Требование отчетаОн, как всегда, устроился в углу и оттуда наблюдал за двумя сидевшими за столиком у окна на авениду Кинтана. Девушку ему было хорошо видно, она сидела к нему лицом, и послеполуденный свет освещал ее. Но парня он видел со спины, хотя, когда тот поворачивал голову, можно было на мгновение увидеть его профиль.
Он встретил их здесь впервые. В этом он уверен, потому что лицо этой девушки было невозможно забыть. Почему? Сперва он сам не мог понять.
Коротко остриженная, волосы цвета темной бронзы, без блеска. Глаза вначале тоже показались темными, но потом стало видно, что они зеленоватые. Лицо худощавое, твердое, с коротким подбородком, губы кажутся припухлыми из-за торчащих передних зубов. В складке рта чувствовалось упорство человека, способного хранить тайну даже под пыткой. Лет ей, наверно, девятнадцать. Нет, двадцать. Она почти на разговаривала, больше слушала парня, устремив на него взгляд глубокий и отчужденный, делавший ее лицо необычным. Что было в этом взгляде?

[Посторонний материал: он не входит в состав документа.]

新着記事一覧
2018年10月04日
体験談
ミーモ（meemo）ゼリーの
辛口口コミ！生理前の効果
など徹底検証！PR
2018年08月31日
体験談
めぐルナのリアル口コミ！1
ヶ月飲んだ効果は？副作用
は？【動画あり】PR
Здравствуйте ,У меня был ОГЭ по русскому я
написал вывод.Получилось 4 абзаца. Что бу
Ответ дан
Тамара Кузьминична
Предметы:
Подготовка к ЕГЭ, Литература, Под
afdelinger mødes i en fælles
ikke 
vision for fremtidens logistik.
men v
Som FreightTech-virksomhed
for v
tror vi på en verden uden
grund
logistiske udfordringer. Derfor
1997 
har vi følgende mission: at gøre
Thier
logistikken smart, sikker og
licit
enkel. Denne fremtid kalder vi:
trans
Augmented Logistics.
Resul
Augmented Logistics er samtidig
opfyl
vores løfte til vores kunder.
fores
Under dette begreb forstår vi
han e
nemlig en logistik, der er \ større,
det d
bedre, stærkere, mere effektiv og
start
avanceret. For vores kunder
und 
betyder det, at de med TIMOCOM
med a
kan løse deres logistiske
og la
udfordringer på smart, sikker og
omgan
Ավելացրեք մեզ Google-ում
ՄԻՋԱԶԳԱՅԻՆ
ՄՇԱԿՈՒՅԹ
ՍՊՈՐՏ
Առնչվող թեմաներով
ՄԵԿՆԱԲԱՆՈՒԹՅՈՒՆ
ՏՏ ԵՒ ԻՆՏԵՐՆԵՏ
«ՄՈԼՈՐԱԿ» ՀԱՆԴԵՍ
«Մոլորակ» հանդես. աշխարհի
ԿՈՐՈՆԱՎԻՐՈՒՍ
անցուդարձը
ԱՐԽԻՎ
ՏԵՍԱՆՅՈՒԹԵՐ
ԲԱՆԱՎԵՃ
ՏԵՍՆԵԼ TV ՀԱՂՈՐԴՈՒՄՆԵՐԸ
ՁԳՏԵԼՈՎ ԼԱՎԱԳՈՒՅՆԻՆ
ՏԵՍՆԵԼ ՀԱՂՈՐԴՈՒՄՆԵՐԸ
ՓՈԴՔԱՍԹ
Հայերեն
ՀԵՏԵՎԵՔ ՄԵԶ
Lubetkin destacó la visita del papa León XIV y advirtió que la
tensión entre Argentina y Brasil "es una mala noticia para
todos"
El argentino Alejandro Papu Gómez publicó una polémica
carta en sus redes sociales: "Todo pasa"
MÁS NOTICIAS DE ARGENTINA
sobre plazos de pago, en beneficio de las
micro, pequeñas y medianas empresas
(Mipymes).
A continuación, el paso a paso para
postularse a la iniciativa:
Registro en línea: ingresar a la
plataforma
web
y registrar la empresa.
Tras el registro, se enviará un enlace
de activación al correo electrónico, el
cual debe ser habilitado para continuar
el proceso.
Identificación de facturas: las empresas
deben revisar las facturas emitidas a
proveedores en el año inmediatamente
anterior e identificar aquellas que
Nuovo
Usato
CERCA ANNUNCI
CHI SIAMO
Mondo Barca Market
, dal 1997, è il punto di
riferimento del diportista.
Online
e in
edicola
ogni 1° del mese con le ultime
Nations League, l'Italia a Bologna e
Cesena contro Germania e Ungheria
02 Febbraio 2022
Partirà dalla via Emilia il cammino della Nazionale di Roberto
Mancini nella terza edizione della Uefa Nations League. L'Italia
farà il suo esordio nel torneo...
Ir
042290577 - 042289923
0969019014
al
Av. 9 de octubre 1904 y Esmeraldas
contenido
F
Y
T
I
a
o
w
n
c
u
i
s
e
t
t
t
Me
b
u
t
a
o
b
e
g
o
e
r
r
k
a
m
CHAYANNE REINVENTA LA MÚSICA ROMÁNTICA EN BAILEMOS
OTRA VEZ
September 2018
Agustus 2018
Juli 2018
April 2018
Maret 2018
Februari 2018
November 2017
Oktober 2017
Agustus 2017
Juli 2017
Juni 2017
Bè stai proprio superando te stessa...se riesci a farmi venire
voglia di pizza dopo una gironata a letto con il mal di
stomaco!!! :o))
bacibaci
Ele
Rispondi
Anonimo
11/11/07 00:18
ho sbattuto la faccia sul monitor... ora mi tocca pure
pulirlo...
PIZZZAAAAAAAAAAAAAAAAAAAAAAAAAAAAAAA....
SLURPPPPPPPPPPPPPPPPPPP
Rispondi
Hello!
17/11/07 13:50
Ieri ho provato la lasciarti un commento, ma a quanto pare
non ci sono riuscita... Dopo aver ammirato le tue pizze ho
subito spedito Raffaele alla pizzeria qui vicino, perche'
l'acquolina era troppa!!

Кажется, глаза слегка косят, подумал он.
Нет, он ее никогда не видел. И однако было ощущение, будто видит что-то уже знакомое. Может, когда-нибудь встречал ее сестру? Или мать? Ощущение «дежа вю», как обычно, преследовавшее его, вызывало тревогу, лишь крепнущую от уверенности, что они говорят о нем. Противное это чувство одолевает только писателей, и только они могут его понять, думал он с горечью. Чтобы испытать этот вид тревоги, недостаточно быть известным (как актер или политик): надо непременно быть сочинителем художественной литературы, тогда ты замаран не только тем, в чем обвиняют известных деятелей, но и тем, что представляют собой или что возбуждают персонажи твоего романа.